Tax avoidance in 2010 – the year of the closely held entity

If 2009 was the year of the conduit financing case, 2010 will be remembered as the year closely held entities took centre stage in the eternal struggle between taxpayers and tax authorities. 

Penny and Hooper became household names, Chicken Little prophecies were made in the media, and taxpayers were left scratching their heads as to what it all means for them. 

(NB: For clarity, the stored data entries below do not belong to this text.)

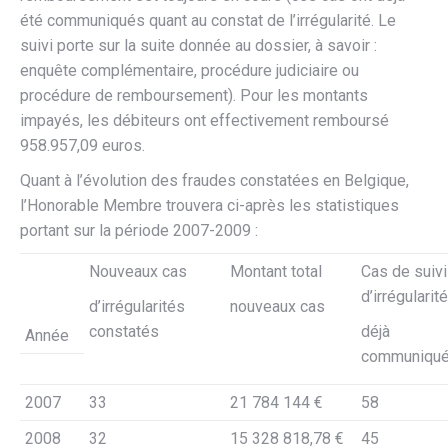
été communiqués quant au constat de l’irrégularité. Le
suivi porte sur la suite donnée au dossier, à savoir :
enquête complémentaire, procédure judiciaire ou
procédure de remboursement). Pour les montants
impayés, les débiteurs ont effectivement remboursé
958.957,09 euros.
Quant à l’évolution des fraudes constatées en Belgique,
l’Honorable Membre trouvera ci-après les statistiques
portant sur la période 2007-2009 :
Nouveaux cas
Montant total
Cas de suivi
d’irrégularit
d’irrégularités
nouveaux cas
constatés
déjà
Année
communiqu
2007
33
21 784 144 €
58
2008
32
15 328 818,78 €
45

This Brief Counsel recaps the main tax cases decided in calendar 2010, draws out five key points and predicts what 2011 will bring.

The cases

Penny and Hooper

Surgeons Dr Ian Penny and Dr Gary Hooper transferred their practices to family companies which paid them below market salaries in comparison with what they had earned when self-employed.  This meant that most of the income from their surgical work was taxed at the lower corporate rate.  This income was eventually channelled back for the benefit of the surgeons’ families, with no additional tax.

The Commissioner said the arrangement was tax avoidance because the salaries were not arm’s length. 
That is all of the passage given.